(Transcribed page contents)
====================
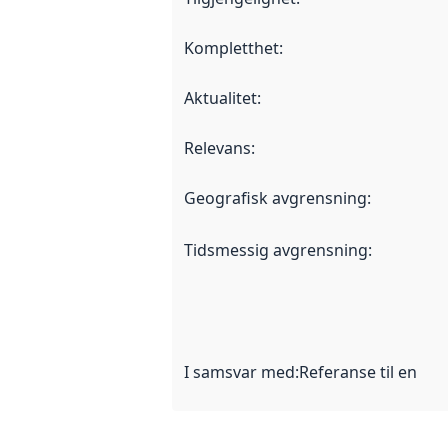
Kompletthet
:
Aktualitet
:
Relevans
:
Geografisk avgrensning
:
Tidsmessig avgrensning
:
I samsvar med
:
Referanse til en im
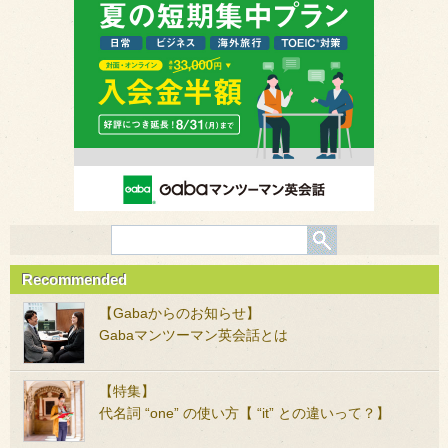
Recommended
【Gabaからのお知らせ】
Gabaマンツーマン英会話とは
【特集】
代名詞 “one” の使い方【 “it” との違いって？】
====================
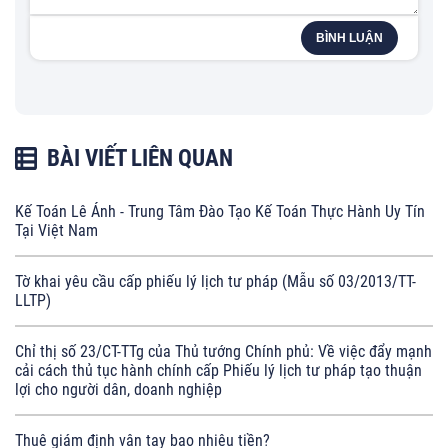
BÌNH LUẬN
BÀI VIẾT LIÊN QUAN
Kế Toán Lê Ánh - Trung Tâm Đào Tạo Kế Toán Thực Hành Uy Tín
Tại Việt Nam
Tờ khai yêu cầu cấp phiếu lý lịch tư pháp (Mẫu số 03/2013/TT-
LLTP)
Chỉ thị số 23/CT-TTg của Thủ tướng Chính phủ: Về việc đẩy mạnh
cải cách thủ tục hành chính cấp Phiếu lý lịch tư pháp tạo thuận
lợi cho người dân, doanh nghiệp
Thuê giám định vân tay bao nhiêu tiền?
====================
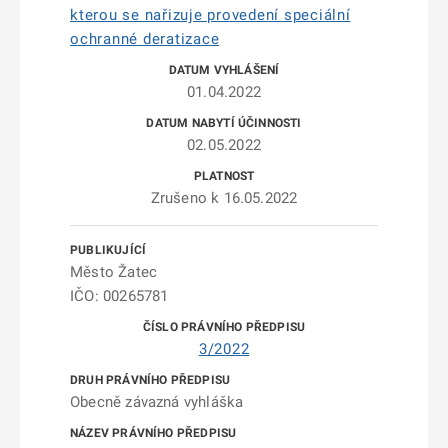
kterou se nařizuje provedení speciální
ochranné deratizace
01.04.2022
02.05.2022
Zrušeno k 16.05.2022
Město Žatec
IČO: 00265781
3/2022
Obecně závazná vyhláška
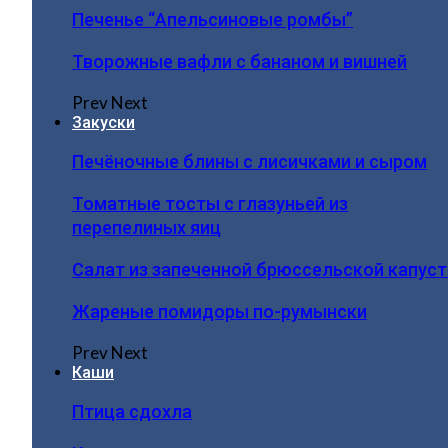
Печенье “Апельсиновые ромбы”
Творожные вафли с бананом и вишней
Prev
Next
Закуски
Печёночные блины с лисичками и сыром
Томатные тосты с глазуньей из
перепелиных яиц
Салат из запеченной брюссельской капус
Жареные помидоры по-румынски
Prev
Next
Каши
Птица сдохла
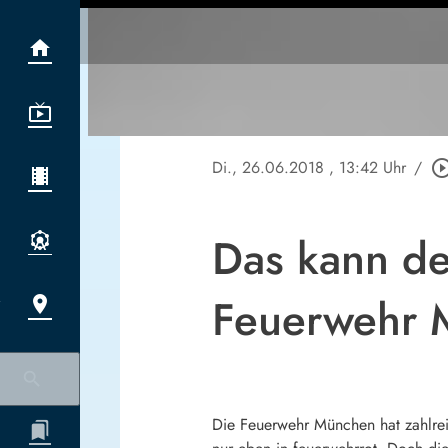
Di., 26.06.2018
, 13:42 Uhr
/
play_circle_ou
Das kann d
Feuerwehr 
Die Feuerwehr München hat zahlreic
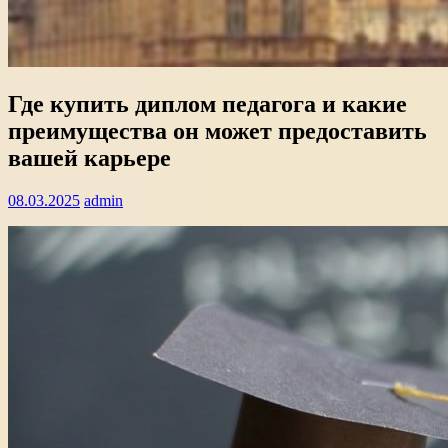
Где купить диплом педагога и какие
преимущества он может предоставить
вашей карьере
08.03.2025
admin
====================
Task brief:
Each line above with the string "avgrensning" should be reported in full.

Task answer:
Geografisk avgrensning
Tidsmessig avgrensning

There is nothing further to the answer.